Nonetheless, it is vital not to view these attitudes towards mental and physical health as a natural part of “Arab culture”. They have occurred through specific periods of displacement, authoritarianism, colonisation, war, genocide, and racism, among other atrocities. From the outside, global health and development stakeholders can misinterpret this distrust as a lack of awareness or ‘cultural resistance’, rather than as a rational reaction to decades of violence, surveillance, and broken promises, viewpoints that are rooted in Orientalist frameworks of Arab communities. When communities are consistently punished, monitored, or pathologised by certain institutions, it is understandable that obtaining mental healthcare could be risky or shameful. During the COVID-19 pandemic, one study involving Middle Eastern or Arab American immigrants discovered mental health challenges, fears, and barriers to healthcare access among them (15). One female participant said, “I had a trauma from the whole world, and I had problems every day, fatigue at home, fatigue, not physical but psychological . . . My psyche suffered a lot, I got depressed and I don’t feel the taste of the world anymore . . . I felt internal destruction and I had depression” (15). This statement, among others, showcases how lived experiences of discrimination and social isolation shape well-being among Arab immigrants.

Similarly, in another study involving displaced Middle Eastern adolescents, participants shared anecdotes of social exclusion, stress due to adjusting to new cultural environments, and their need for culturally-tailored support to counteract the negative impacts of hostility and misrepresentation experienced in schools and healthcare settings (16). In another study relating to caregiving, Arab and Arab American families gave testimonials on the pressures to hide the impact of stigma, illness, and spiritual beliefs impacting health decisions (17). Simultaneously, Arab communities have developed impactful support networks, which include their faith-based spaces, community leaders, family, and novel grassroots mental health approaches, in the MENA region and the diaspora.
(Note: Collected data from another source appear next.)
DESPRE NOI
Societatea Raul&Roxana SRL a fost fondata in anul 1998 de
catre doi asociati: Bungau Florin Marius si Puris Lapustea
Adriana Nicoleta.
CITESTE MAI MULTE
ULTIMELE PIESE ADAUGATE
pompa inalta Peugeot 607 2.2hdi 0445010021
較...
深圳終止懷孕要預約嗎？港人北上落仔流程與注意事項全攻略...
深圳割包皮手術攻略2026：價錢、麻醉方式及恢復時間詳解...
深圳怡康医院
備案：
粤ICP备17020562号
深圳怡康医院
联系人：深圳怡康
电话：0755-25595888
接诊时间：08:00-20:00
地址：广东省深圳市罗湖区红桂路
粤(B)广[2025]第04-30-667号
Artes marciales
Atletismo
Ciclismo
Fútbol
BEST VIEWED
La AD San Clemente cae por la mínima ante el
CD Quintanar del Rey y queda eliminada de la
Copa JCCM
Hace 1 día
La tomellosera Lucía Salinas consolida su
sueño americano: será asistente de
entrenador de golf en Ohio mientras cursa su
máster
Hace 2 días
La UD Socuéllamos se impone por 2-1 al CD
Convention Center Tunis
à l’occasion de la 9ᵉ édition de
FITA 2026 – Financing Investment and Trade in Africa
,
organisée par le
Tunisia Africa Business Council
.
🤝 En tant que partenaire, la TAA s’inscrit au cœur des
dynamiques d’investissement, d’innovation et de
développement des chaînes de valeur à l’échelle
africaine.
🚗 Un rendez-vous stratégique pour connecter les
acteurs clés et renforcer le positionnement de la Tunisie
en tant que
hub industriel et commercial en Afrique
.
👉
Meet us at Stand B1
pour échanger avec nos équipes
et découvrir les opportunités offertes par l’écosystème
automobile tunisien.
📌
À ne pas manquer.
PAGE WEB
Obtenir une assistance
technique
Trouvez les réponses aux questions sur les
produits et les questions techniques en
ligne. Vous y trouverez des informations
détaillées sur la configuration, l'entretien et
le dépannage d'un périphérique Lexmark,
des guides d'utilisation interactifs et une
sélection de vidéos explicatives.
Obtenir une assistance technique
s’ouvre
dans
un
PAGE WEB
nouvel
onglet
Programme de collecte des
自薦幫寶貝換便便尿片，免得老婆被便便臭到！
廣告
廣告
Any effort to enhance mental health must build on these types of care, rather than dismissing them as ‘irrelevant’ or ‘backward’.

Therefore, Orientalism has direct consequences on resilience and mental health outcomes among Middle Eastern adolescents and moulds cultural expectations and experiences, leading to adverse healthcare access and choices. Broadly speaking, these insights cumulatively show anecdotal and qualitative evidence, demonstrating how Orientalist attitudes and anti-Arab racism not only mould public perception but also significantly impact the health, well-being, and healthcare access of people in Arab communities. Hence, moving beyond Orientalism as a frame of reference for Arabs is essential. Below, I present several approaches that can lead to fairer and more equal healthcare access, while also supporting the well-being of Arab populations worldwide.

Call to Action

On an individual level, author Jameel Alghaberi noted that Arab Americans should proactively define their identities through their stories by creating authentic cultural narratives and incorporating multifaceted viewpoints to counter negative depictions and stereotypes perpetuated by the media and mainstream public opinions, rather than relying solely on external validation or constantly correcting misrepresentations (18). Aside from this, he argues for the importance of fostering novel, positive intercultural dialogue and cultural forms through various means, including literature (18). Although he speaks from an American perspective, his points are applicable to Arabs worldwide. 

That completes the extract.